More than four years ago, I was invited by the National Academy of Sciences to join a group of distinguished scientists, engineers and business leaders in an assessment of "America's climate choices." We were asked to develop reasoned choices about how the United States could limit the magnitude of climate change, adapt to the effects of unavoidable changes, advance the science and inform effective responses.
As we began, we felt that we might be too late in providing our advice. That summer, the House of Representatives passed the American Clean Energy and Security Act — with its cap-and-trade provisions — and it looked like we would reach global agreement on reducing the emission of heat-trapping, greenhouse gases at the end of 2009 in Copenhagen. Both efforts ultimately failed, and when the National Academy completed its five-volume report in 2011, America's climate choices remained yet to be made. Two years later, they still await our attention.
Fortunately, Maryland had already begun making its climate choices. Five months after assuming office in 2007, Gov. Martin O'Malley created the Maryland Climate Change Commission and charged it with developing an action plan to begin reducing greenhouse gas emissions to limit the magnitude of climate change and develop steps to adapt to the changes that lie ahead. He directed that Maryland's approach take advantage of the tremendous economic opportunities in the energy transition that would outweigh short-term costs.
The work of the Maryland Climate Change Commission led to the passage of the Greenhouse Gas Reduction Act in 2009. The act required the development of a plan to reduce Maryland's greenhouse gas emissions 25 percent by 2020 while increasing jobs and economic development. Working together with other recent state laws regulating carbon dioxide emissions from coal-burning power plants and auto emissions, requiring energy efficiency, and facilitating offshore wind and other renewable energy, the plan has already allowed Maryland to reduce its greenhouse gas emissions by 7 percent, placing our ambitious goal within reach.

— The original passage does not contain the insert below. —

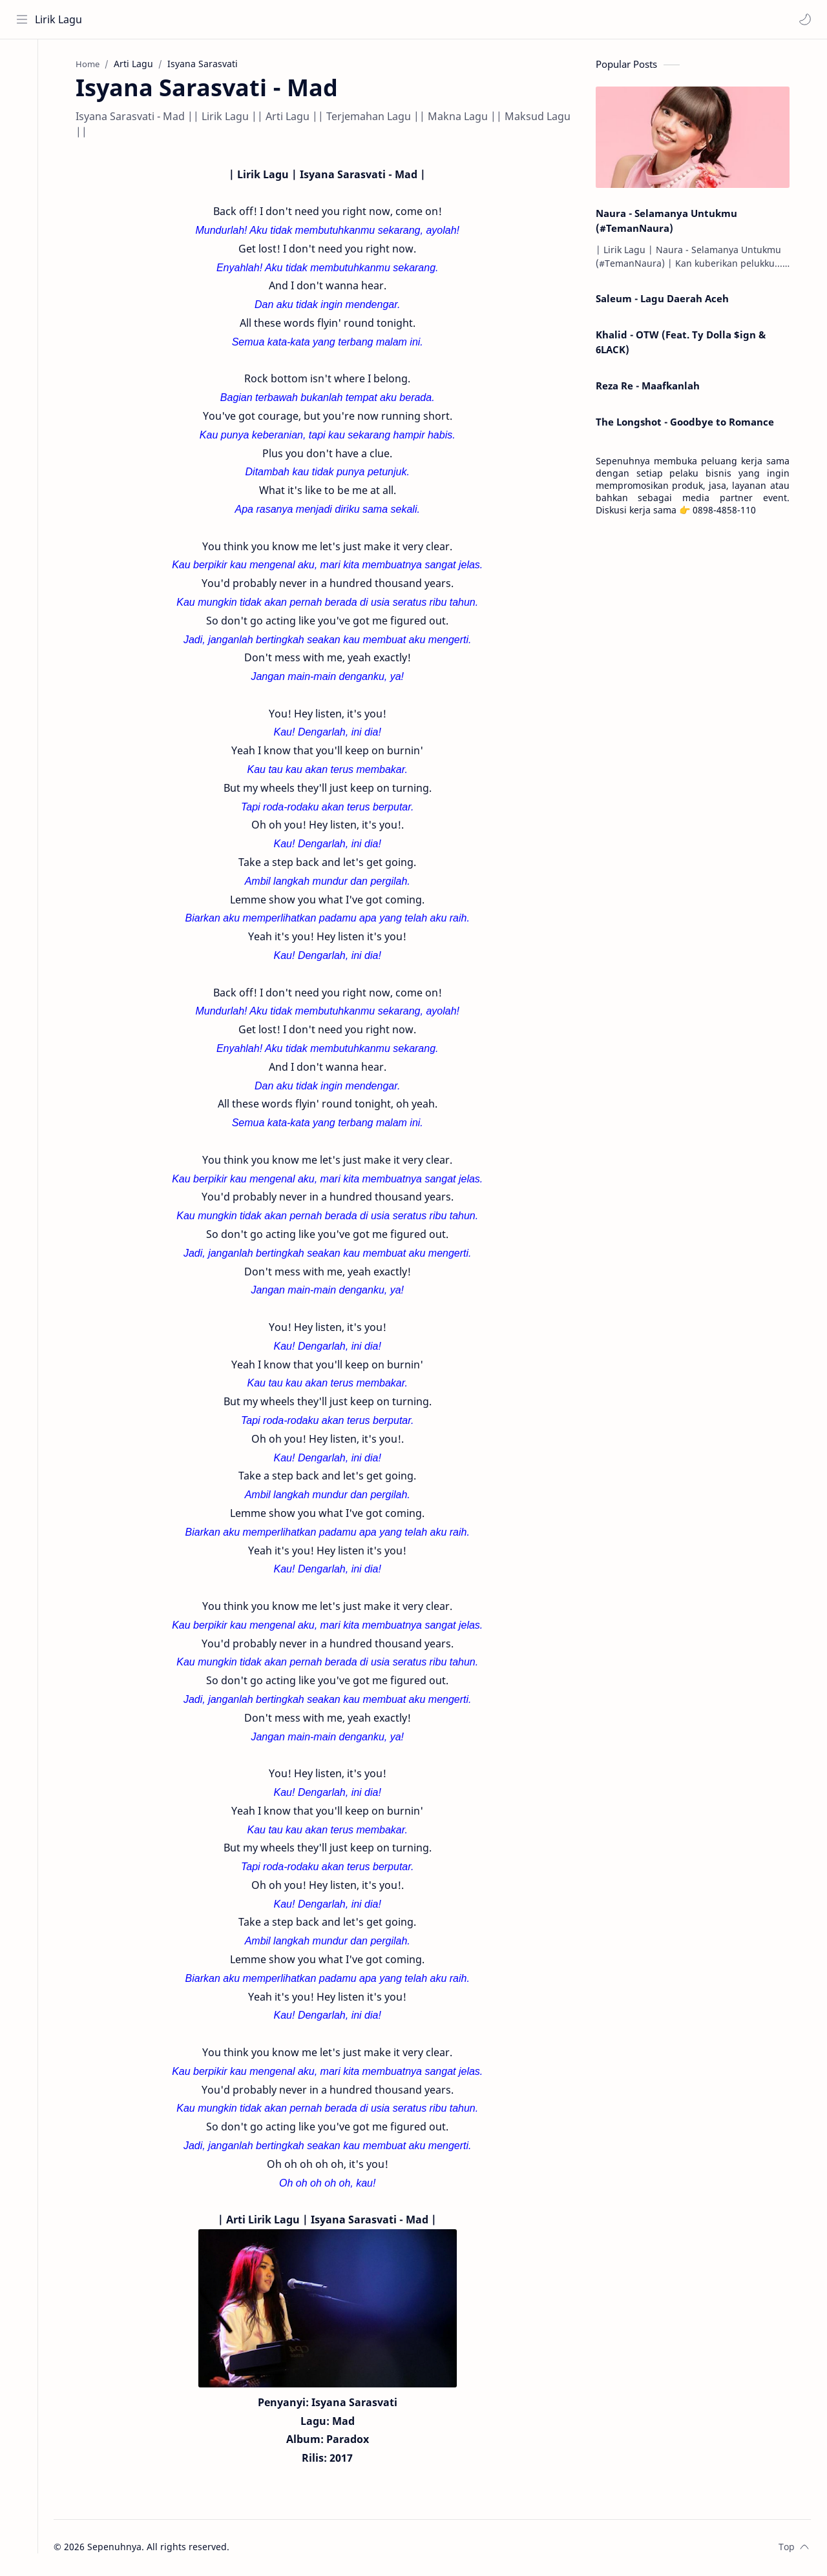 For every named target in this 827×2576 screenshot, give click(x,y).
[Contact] (23, 117)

Under the O'Malley administration, efforts have been instituted to track and reduce emissions from state government, including public universities and colleges. Planning has also been under way to adapt to changes in sea level, temperature and extreme events that accompany climate change. Such preparation includes diverse sectors, such as public health and safety, agriculture, public lands, transportation and Chesapeake Bay restoration. As part of this broad approach to being smart about climate, we are working to integrate climate literacy into new science and environmental standards in our schools to better equip our young citizens to deal with the choices that lie ahead.
While Maryland contributes just a small part of the world's greenhouse gas emissions, they are twice as large per capita as for the average European. Furthermore, as the United States' wealthiest, best-educated, and arguably most scientifically adept state, we have a special opportunity and a responsibility to lead the nation and the world by our own example and ingenuity. Quite simply: If we don't who will?
The Climate Action Plan for the nation that President Barack Obama announced this summer provides a needed boost for the state's efforts by cutting carbon pollution from power plants, building a 21st century transportation sector, and reducing emissions of greenhouse gases other than carbon dioxide. It also presents an opportunity for Maryland to exercise its leadership in showing how to build stronger and safer communities and infrastructure, protect our economy and natural resources, and use sound science.
Maryland's final plan, which Governor O'Malley will release at the Maryland Climate Change Summit on Thursday, is about better choices and better results for Maryland. It is about acting to limit climate change, being resilient to the changes that come, and educating young people so that they can make wise choices in the future. And it is gratifying to me that it has been about listening to science.